In a world of the overwhelming 48-3 Democratic majority, a world where the fate of legislation is often sealed by press conference fiat, it was strange to see Brooklyn Democrats Lew Fidler and Diana Reyna get into a gavel-pounding shouting match about anything. What was even stranger, and far more depressing, was the sight and sound of so many Council members so eager and so insistent that Fidler shut up, and shut up quickly.
Within the corridors of City Hall, Fidler is rarely a controversial character. He is one of the Council’s assistant majority leaders, after all. He won that post after a surprisingly strong play he made to succeed Gifford Miller as speaker—a run so effective that it had people discussing him as the possible compromise candidate had things gone down a little differently.
The traits that helped him—a mix of sharp humor and righteous indignation on many issues—are what seem to have won him both friends and fans among his colleagues on the Council. He is funny and amiable and smart, and he knows how to latch onto a cause and see it through to reality.
It is a little confusing, then, how quickly Council members attacked him as an out-of-line racist wasting precious Council time when he started demanding specific answers from a woman who would otherwise have been a rubber-stamped mayoral appointee to the city’s Board of Standards and Appeals.

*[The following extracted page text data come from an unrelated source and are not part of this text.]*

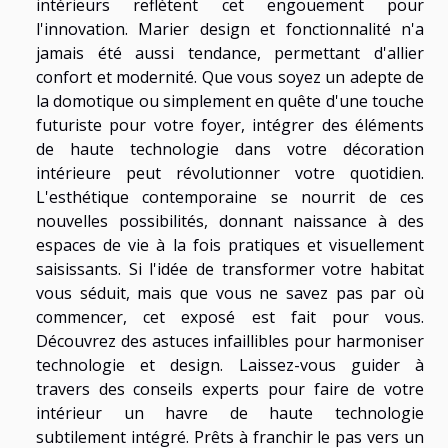
intérieurs reflètent cet engouement pour
l'innovation. Marier design et fonctionnalité n'a
jamais été aussi tendance, permettant d'allier
confort et modernité. Que vous soyez un adepte de
la domotique ou simplement en quête d'une touche
futuriste pour votre foyer, intégrer des éléments
de haute technologie dans votre décoration
intérieure peut révolutionner votre quotidien.
L'esthétique contemporaine se nourrit de ces
nouvelles possibilités, donnant naissance à des
espaces de vie à la fois pratiques et visuellement
saisissants. Si l'idée de transformer votre habitat
vous séduit, mais que vous ne savez pas par où
commencer, cet exposé est fait pour vous.
Découvrez des astuces infaillibles pour harmoniser
technologie et design. Laissez-vous guider à
travers des conseils experts pour faire de votre
intérieur un havre de haute technologie
subtilement intégré. Prêts à franchir le pas vers un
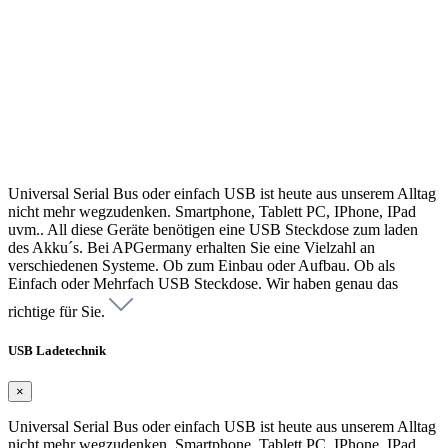
Universal Serial Bus oder einfach USB ist heute aus unserem Alltag
nicht mehr wegzudenken. Smartphone, Tablett PC, IPhone, IPad
uvm.. All diese Geräte benötigen eine USB Steckdose zum laden
des Akku´s. Bei APGermany erhalten Sie eine Vielzahl an
verschiedenen Systeme. Ob zum Einbau oder Aufbau. Ob als
Einfach oder Mehrfach USB Steckdose. Wir haben genau das
richtige für Sie.
USB Ladetechnik
×
Universal Serial Bus oder einfach USB ist heute aus unserem Alltag
nicht mehr wegzudenken. Smartphone, Tablett PC, IPhone, IPad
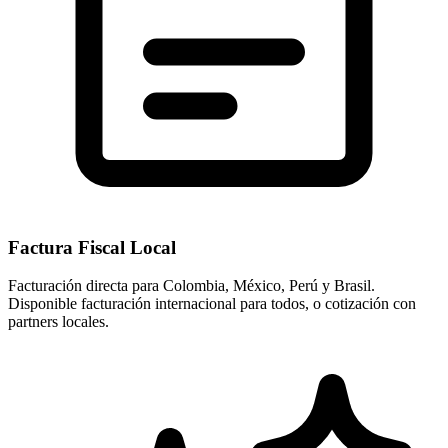
Factura Fiscal Local
Facturación directa para Colombia, México, Perú y Brasil.
Disponible facturación internacional para todos, o cotización con
partners locales.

Attendance at the hearing was enormous, but most seemed there to observe the spectacle rather than substantively contribute. Only Republican Leader James Oddo (Staten Island) and Robert Jackson (D-Manhattan) defended Fidler’s right to speak up. He got increasingly angry and eventually apologized, but after he pulled back, the substance disappeared into the heat of the moment.
Apology regardless, he was right to speak up, and he was right to become frustrated when others tried to silence him. Susan Hinkson’s nomination sailed 14-1 through committee and then 45-1-2 through the full Council a few minutes later. By the time the Council meeting was gaveled to a close, it was as if the whole thing had never happened.

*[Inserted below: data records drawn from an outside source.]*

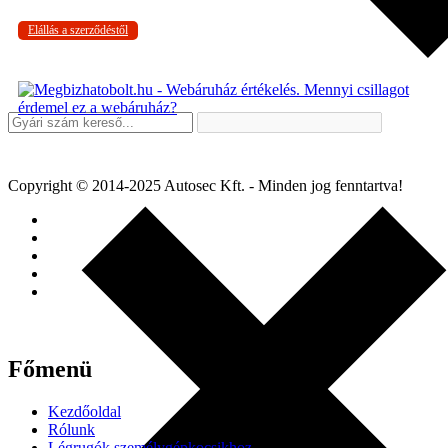
Elállás a szerződéstől
Copyright © 2014-2025 Autosec Kft. - Minden jog fenntartva!
Főmenü
Kezdőoldal
Rólunk
Légrugók személygépkocsikhoz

The damage to the idea of debate within the Council had been done. Many Council members seem eager to leave public dispute and discussion off the list of responsibilities of their $90,000 per year, officially part-time jobs.

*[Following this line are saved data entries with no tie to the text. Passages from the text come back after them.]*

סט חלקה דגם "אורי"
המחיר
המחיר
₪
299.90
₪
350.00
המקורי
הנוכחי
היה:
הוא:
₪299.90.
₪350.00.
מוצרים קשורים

The state legislature is often criticized for the lack of open committees and floor debate, and with change coming in January, many want to believe that a revolution is in the air. But before people start clamoring for Joe Bruno and Sheldon Silver to open up debate in the State Senate and Assembly, they should look at how Council members have behaved with some of the rights their counterparts in Albany lack. Rarely is there actual debate over anything, and votes decided by less than 4-1 margins are rarer than tulips sprouting through the sidewalks. The Council Democrats should tend to their own willful dysfunction before anyone starts talking about Albany’s.
Having the power to debate is one thing. Having the commitment and interest to use it—or at least to let one’s colleagues use them—is another.